3-D-Zebrafischschwanz-Explantierungen Lassen Sie uns die Transparenz von Zebrafischembryonen während der Somite-Entwicklung und Wirbeltiersegmentierung in vollem Umfang nutzen. Füllen Sie ein leeres Paarungsbecken mit Fischsystemwasser. Reinigen Sie das Sieb mit Systemwasser.
Erhöhen Sie die Barrieren zwischen paarenden Paaren. Bewegen Sie das Fischpaar selektiv in den Süßwassertank. Sammeln Sie Embryonen im Sieb durch Wassertransfers mit einem leeren Tank.
Die gesammelten Embryonen mit Fischsystemwasser abspülen und auf eine Petrischale drehen. Ethanol-Glasur-Dissektionswerkzeuge. Erstellen Sie zwei Schichten von Bändern auf Dias.
Schneiden Sie die horizontalen Seiten tiefer Kammern ab. Komplette Kammerschnitte mit vertikalen Seiten. Ziehen Sie das Klebeband von der Kammeroberfläche ab.
Zellkulturmedien in eine Röhrchen gießen. Mischen Sie Calciumchlorid 2,8 Millimolar Endkonzentration. Fügen Sie eine antibiotische Lösung hinzu.
Aliquot Dissektionsmedien in einer separaten Röhre. Ergänzen Sie das fetale Rinderserum, um Gewebekulturmedium zu machen. Embryonen mit Nadeln entkorrieren.
Spülen Sie die Embryonen in einer Süßwasserschale aus und sammeln Sie sie zur Explanting. Stabilisieren Sie den Embryo mit der Nadel und beginnen Sie mit dem Entjochen. Schneiden Sie die übrig gebliebenen Gewebe ab.
Übertragen Sie die Explants auf den Coverlip. Das Gewebe abflachen und überschüssige Medien mit Pipette heraussaugen. Legen Sie den Abdeckr auf das Wachstumsmedium, das die Gleitkammer enthält.
Legen Sie das Explantgewebe auf ein Gewebetuch. Tragen Sie Tauchöl auf das Objektiv auf. Montieren Sie die Objektträgerkammer auf dem Mikroskop.
Passen Sie die Laserkanäle für die Bildaufnahme an. Überprüfen Sie die Z-Layer-Grenzwerte der Probe. Setup-Time-Imaging und Z-Layer.
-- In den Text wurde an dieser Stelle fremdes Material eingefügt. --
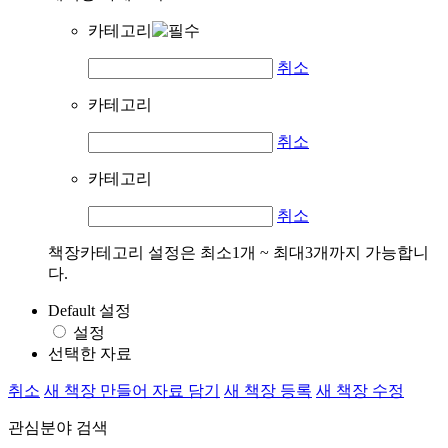
카테고리
취소
카테고리
취소
카테고리
취소
책장카테고리 설정은 최소1개 ~ 최대3개까지 가능합니
다.
Default 설정
설정
선택한 자료
취소
새 책장 만들어 자료 담기
새 책장 등록
새 책장 수정
관심분야 검색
Das 3D-Schwanzexplantierungssystem hält die Zellintegration in die Schwanzknospe und die überschüssige Dehnung wie ganze Embryonen intakt. Es ist auch möglich, eine übermäßige Dehnung zu stoppen, indem die Oberfläche chemisch mit Kollagen typ eins aktiviert wird. Das 3D-Zebrafischschwanz-Explants-System ermöglicht es uns, die Transparenz von Zebrafischembryonen zu nutzen, indem wir hochauflösende und nahezu objektive Mikroskopiebilder aufnehmen können.
Darüber hinaus können wir den Überschuss an Dehnung von der Morphogensignalisierung entkoppeln und auch die Morphogensignalquellen mit einfachen Dissektionsmethoden steuern.